Wheelchair rugby athlete suspended six months for methylhexaneamine violation

(Ottawa, Ontario – July 26, 2011) – The Canadian Centre for Ethics in Sport (CCES) announced today that Rod Bitz, a wheelchair rugby athlete, has received a six-month sanction for an anti-doping rule violation. The violation resulted from a urine sample collected during in-competition doping control in May 2011 which revealed the presence of methylhexaneamine, a prohibited stimulant.

Methylhexaneamine is classified as a “specified substance” on the World Anti-Doping Agency Prohibited List, banned in competition. Under the rules of the Canadian Anti-Doping Program (CADP), an athlete facing a first violation involving a “specified substance” can seek a sanction reduction from two years of ineligibility down to a reprimand. Based on a fault analysis surrounding the athlete’s use of methylhexaneamine, the CCES proposed a sanction of a six-month period of ineligibility from sport.

In response to the CCES’ notification of the adverse analytical finding, Mr. Bitz waived his right to a hearing, acknowledged the anti-doping rule violation, and accepted a six-month sanction ending November 15, 2011. The athlete is ineligible to participate in any capacity with any sport signatory to the CADP, including training with teammates.
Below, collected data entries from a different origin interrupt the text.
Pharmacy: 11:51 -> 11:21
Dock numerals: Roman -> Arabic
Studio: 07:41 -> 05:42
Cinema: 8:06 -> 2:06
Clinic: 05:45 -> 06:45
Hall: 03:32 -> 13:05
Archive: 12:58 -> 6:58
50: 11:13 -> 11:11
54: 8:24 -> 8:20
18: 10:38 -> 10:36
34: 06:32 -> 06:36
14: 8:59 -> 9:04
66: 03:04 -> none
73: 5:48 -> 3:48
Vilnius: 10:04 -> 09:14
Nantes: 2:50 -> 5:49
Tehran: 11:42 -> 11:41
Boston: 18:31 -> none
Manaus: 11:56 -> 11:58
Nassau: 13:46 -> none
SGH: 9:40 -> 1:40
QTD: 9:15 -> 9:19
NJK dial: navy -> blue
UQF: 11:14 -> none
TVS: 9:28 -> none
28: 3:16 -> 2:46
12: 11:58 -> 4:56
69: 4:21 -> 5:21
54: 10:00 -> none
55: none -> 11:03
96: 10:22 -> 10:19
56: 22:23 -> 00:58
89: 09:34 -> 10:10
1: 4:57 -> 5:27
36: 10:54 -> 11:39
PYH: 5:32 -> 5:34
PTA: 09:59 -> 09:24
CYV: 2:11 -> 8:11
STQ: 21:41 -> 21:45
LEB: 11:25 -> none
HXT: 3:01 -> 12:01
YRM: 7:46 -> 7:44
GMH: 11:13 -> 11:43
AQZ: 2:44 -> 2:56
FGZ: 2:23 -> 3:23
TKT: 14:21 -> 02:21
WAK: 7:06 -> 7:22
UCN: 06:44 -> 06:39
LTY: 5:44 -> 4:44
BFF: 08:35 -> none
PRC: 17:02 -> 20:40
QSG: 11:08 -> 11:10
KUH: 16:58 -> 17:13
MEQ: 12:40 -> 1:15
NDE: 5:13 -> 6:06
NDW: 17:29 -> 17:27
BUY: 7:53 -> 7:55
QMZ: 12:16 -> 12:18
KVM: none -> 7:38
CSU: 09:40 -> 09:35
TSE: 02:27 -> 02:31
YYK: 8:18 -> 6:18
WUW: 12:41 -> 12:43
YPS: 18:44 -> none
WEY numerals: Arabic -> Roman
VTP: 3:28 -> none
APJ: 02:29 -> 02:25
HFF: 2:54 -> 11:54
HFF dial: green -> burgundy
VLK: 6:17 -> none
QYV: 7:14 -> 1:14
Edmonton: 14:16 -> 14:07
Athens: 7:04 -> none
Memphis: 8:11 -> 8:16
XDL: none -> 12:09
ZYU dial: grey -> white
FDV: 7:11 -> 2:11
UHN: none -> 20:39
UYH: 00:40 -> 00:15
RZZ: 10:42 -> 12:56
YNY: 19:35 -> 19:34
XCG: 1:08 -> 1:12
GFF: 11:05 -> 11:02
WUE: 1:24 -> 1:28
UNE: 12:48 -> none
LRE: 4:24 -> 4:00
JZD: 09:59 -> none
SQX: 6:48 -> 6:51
In Canada, methylhexaneamine is not an ingredient in medications licensed by Health Canada but can be found in supplements. “Athletes who choose to use supplements must be very careful about the source and purpose of their products,” said Paul Melia, President and CEO of the CCES. “Under anti-doping rules, athletes are strictly liable for any substance found in their doping control sample, regardless of how it got there.”

The Canadian Centre for Ethics in Sport is an independent, national, not-for profit organization. We recognize that true sport can make a great difference for individuals, communities and our country. We are committed to working collaboratively to activate a values-based and principle-driven sport system; protecting the integrity of sport from the negative forces of doping and other unethical threats; and advocating for sport that is fair, safe and open to everyone.